Problem to work on: Among the entries that follow, find every line with the word "давление" and copy it.

Segment Start: Data records

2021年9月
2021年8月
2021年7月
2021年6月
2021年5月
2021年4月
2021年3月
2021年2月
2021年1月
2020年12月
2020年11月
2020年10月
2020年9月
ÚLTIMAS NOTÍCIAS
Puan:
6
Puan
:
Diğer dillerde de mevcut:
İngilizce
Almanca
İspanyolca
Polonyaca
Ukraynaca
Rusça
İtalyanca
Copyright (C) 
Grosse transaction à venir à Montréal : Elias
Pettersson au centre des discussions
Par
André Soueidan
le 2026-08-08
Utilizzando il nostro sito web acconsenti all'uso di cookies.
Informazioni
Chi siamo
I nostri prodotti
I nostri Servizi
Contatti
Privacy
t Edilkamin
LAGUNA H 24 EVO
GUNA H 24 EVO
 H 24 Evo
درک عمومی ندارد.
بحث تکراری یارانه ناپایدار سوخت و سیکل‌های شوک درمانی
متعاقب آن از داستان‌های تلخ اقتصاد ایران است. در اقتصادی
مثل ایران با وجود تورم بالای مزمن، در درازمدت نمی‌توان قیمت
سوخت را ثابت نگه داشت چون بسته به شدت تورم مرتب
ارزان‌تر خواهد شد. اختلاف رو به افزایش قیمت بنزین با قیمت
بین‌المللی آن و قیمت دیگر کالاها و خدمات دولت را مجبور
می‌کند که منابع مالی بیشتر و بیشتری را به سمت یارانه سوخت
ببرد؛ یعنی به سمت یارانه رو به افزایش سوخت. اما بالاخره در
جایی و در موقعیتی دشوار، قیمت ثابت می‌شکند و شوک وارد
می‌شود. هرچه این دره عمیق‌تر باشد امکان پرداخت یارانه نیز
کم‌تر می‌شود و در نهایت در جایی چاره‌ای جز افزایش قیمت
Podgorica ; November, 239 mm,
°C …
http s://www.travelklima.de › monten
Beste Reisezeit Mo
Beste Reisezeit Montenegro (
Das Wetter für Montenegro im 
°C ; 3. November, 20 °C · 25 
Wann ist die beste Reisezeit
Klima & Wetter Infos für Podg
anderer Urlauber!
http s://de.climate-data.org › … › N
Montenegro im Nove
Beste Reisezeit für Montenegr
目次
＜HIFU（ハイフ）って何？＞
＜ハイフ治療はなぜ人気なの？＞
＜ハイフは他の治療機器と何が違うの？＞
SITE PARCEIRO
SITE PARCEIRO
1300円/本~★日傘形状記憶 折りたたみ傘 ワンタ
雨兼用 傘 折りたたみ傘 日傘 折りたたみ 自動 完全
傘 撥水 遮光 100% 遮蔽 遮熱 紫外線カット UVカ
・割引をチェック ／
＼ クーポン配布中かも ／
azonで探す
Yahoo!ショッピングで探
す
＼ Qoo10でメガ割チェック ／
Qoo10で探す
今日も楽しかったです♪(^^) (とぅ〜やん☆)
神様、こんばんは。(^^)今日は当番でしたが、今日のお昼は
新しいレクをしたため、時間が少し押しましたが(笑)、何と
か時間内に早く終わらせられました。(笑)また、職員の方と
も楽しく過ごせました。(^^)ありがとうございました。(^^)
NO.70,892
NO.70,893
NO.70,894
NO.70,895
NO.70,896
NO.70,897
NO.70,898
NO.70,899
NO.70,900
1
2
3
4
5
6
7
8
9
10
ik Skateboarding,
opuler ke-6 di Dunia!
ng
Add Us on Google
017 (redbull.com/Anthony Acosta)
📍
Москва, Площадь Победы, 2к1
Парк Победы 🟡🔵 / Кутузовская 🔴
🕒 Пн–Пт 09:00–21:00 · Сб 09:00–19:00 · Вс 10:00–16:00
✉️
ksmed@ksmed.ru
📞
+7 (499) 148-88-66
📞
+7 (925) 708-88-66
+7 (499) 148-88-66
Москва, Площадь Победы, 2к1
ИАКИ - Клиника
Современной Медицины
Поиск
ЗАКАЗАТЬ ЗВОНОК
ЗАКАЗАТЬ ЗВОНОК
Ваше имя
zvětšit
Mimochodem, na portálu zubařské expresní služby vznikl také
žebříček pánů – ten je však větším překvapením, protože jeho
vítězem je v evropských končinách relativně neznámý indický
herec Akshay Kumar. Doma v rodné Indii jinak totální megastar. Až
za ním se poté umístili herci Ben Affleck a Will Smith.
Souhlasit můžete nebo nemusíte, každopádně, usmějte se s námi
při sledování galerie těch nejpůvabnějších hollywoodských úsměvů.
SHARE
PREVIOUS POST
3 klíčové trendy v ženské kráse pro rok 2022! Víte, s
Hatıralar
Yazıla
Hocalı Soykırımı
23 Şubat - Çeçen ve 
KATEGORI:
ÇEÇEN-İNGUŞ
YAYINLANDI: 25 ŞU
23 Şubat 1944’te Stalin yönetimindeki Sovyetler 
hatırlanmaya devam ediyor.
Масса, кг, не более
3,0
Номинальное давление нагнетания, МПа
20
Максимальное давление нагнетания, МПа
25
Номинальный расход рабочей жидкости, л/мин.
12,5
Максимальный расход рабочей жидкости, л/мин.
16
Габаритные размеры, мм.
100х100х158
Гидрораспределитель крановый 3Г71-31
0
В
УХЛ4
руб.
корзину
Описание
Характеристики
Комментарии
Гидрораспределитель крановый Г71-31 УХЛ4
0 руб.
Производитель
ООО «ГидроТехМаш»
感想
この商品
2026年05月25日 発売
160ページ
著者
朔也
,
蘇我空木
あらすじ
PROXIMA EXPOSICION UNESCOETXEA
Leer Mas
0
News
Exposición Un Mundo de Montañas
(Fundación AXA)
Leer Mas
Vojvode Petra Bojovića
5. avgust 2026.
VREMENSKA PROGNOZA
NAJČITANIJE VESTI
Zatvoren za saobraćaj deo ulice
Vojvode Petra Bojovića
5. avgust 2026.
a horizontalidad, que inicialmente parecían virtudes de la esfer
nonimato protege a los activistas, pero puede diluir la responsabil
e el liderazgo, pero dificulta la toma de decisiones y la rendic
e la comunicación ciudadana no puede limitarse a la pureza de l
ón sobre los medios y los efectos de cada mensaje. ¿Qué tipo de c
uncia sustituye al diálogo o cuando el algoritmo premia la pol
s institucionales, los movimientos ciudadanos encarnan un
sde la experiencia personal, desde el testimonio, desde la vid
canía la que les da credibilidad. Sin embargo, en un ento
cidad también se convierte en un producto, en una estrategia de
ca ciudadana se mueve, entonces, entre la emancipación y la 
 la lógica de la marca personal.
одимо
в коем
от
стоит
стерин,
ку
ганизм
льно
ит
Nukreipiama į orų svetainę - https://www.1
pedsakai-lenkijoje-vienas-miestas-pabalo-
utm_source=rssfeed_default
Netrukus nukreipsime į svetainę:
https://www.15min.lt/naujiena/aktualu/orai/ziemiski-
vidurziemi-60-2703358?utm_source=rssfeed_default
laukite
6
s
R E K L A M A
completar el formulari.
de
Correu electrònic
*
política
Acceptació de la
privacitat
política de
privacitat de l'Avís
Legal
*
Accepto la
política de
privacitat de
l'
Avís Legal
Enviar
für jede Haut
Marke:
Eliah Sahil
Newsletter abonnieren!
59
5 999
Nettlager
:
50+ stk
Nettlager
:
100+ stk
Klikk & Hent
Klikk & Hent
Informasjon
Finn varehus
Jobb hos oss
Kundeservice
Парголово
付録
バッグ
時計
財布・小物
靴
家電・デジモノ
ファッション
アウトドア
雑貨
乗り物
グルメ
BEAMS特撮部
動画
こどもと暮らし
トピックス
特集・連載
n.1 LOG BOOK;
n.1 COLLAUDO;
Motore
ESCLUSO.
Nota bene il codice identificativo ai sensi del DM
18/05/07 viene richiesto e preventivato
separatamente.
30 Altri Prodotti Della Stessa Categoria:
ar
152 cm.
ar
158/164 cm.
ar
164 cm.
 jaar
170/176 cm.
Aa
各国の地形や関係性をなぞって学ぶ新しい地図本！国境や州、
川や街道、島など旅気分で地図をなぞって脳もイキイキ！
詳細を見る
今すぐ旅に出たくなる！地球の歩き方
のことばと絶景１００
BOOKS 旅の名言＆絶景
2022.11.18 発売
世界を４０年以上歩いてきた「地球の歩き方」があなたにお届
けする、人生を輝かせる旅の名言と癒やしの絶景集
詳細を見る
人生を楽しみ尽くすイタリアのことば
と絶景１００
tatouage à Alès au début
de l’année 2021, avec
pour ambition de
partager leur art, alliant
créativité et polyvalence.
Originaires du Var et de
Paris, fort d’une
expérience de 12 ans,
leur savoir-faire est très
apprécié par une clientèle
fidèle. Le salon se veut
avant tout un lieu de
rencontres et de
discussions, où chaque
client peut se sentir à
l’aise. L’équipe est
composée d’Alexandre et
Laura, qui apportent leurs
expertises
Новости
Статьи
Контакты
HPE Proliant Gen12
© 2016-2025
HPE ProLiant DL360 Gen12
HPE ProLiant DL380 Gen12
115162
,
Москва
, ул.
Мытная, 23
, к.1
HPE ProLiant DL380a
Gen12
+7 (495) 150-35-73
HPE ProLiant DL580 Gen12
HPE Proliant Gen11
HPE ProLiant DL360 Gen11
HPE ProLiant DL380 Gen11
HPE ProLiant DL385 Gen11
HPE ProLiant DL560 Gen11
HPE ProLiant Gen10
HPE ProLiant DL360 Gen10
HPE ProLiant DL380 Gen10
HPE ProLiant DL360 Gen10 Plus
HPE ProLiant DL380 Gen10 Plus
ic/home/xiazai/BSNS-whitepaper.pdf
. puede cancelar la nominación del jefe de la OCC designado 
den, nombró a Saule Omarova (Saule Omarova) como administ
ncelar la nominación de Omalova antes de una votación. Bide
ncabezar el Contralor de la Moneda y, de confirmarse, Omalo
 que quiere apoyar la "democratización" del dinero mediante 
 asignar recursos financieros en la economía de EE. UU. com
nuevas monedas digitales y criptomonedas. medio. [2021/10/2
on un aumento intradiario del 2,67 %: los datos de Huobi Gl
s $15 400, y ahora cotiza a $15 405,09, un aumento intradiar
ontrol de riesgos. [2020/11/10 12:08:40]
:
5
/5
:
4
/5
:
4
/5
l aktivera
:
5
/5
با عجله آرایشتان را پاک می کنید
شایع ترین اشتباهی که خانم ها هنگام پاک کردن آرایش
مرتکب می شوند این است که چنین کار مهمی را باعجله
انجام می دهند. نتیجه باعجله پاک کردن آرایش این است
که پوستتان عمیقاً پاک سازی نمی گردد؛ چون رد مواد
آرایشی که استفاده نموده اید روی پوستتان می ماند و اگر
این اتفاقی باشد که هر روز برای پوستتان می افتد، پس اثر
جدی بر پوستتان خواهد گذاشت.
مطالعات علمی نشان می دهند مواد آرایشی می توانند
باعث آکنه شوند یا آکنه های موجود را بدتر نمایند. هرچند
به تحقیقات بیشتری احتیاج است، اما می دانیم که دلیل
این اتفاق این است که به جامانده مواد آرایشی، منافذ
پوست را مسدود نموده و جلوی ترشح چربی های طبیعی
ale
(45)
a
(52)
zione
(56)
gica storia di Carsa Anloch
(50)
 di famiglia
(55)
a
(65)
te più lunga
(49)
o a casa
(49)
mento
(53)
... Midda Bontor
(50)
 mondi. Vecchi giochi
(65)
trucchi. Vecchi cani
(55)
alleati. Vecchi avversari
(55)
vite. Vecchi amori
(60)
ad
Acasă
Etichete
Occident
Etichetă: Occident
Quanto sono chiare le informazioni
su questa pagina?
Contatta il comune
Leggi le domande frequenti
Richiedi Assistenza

Segment End: Data records

Response to this task:
Номинальное давление нагнетания, МПа
Максимальное давление нагнетания, МПа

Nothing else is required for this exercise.